# EXERCISE
Every record that follows must be returned word for word.

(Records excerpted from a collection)

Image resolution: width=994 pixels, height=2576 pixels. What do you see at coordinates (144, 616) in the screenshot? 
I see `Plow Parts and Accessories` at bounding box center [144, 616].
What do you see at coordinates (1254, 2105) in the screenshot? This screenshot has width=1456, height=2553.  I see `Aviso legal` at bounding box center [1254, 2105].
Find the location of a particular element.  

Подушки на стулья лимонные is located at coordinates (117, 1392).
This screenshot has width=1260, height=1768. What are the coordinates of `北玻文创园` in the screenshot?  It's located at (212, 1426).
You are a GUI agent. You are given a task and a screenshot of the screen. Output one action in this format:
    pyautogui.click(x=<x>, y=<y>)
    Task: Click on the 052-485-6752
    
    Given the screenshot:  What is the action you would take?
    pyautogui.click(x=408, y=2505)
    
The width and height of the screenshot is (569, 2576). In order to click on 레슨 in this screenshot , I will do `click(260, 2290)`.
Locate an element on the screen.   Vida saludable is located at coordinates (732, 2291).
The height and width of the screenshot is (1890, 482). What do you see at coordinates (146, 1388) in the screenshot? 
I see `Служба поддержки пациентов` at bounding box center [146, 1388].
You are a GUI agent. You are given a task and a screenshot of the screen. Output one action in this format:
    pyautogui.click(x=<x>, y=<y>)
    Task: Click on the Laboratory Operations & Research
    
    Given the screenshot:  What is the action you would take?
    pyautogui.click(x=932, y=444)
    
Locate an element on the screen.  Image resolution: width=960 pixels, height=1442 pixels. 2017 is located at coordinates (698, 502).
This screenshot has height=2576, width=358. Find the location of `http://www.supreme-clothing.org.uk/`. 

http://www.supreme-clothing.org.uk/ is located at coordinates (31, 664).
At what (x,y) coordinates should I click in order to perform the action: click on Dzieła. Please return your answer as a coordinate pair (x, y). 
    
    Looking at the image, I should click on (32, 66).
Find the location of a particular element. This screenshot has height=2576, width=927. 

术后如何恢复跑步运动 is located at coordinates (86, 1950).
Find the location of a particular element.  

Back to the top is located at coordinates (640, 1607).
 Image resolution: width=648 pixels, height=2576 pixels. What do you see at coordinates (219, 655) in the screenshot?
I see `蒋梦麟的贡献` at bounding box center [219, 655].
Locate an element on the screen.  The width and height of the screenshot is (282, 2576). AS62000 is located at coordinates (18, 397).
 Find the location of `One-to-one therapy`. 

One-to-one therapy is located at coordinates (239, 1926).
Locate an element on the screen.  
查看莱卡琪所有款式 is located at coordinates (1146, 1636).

# RESULT FOR THIS TASK
Image resolution: width=994 pixels, height=2576 pixels. What do you see at coordinates (144, 616) in the screenshot? 
I see `Plow Parts and Accessories` at bounding box center [144, 616].
What do you see at coordinates (1254, 2105) in the screenshot? This screenshot has width=1456, height=2553.  I see `Aviso legal` at bounding box center [1254, 2105].
Find the location of a particular element.  

Подушки на стулья лимонные is located at coordinates (117, 1392).
This screenshot has width=1260, height=1768. What are the coordinates of `北玻文创园` in the screenshot?  It's located at (212, 1426).
You are a GUI agent. You are given a task and a screenshot of the screen. Output one action in this format:
    pyautogui.click(x=<x>, y=<y>)
    Task: Click on the 052-485-6752
    
    Given the screenshot:  What is the action you would take?
    pyautogui.click(x=408, y=2505)
    
The width and height of the screenshot is (569, 2576). In order to click on 레슨 in this screenshot , I will do `click(260, 2290)`.
Locate an element on the screen.   Vida saludable is located at coordinates (732, 2291).
The height and width of the screenshot is (1890, 482). What do you see at coordinates (146, 1388) in the screenshot? 
I see `Служба поддержки пациентов` at bounding box center [146, 1388].
You are a GUI agent. You are given a task and a screenshot of the screen. Output one action in this format:
    pyautogui.click(x=<x>, y=<y>)
    Task: Click on the Laboratory Operations & Research
    
    Given the screenshot:  What is the action you would take?
    pyautogui.click(x=932, y=444)
    
Locate an element on the screen.  Image resolution: width=960 pixels, height=1442 pixels. 2017 is located at coordinates (698, 502).
This screenshot has height=2576, width=358. Find the location of `http://www.supreme-clothing.org.uk/`. 

http://www.supreme-clothing.org.uk/ is located at coordinates (31, 664).
At what (x,y) coordinates should I click in order to perform the action: click on Dzieła. Please return your answer as a coordinate pair (x, y). 
    
    Looking at the image, I should click on (32, 66).
Find the location of a particular element. This screenshot has height=2576, width=927. 

术后如何恢复跑步运动 is located at coordinates (86, 1950).
Find the location of a particular element.  

Back to the top is located at coordinates (640, 1607).
 Image resolution: width=648 pixels, height=2576 pixels. What do you see at coordinates (219, 655) in the screenshot?
I see `蒋梦麟的贡献` at bounding box center [219, 655].
Locate an element on the screen.  The width and height of the screenshot is (282, 2576). AS62000 is located at coordinates (18, 397).
 Find the location of `One-to-one therapy`. 

One-to-one therapy is located at coordinates (239, 1926).
Locate an element on the screen.  
查看莱卡琪所有款式 is located at coordinates (1146, 1636).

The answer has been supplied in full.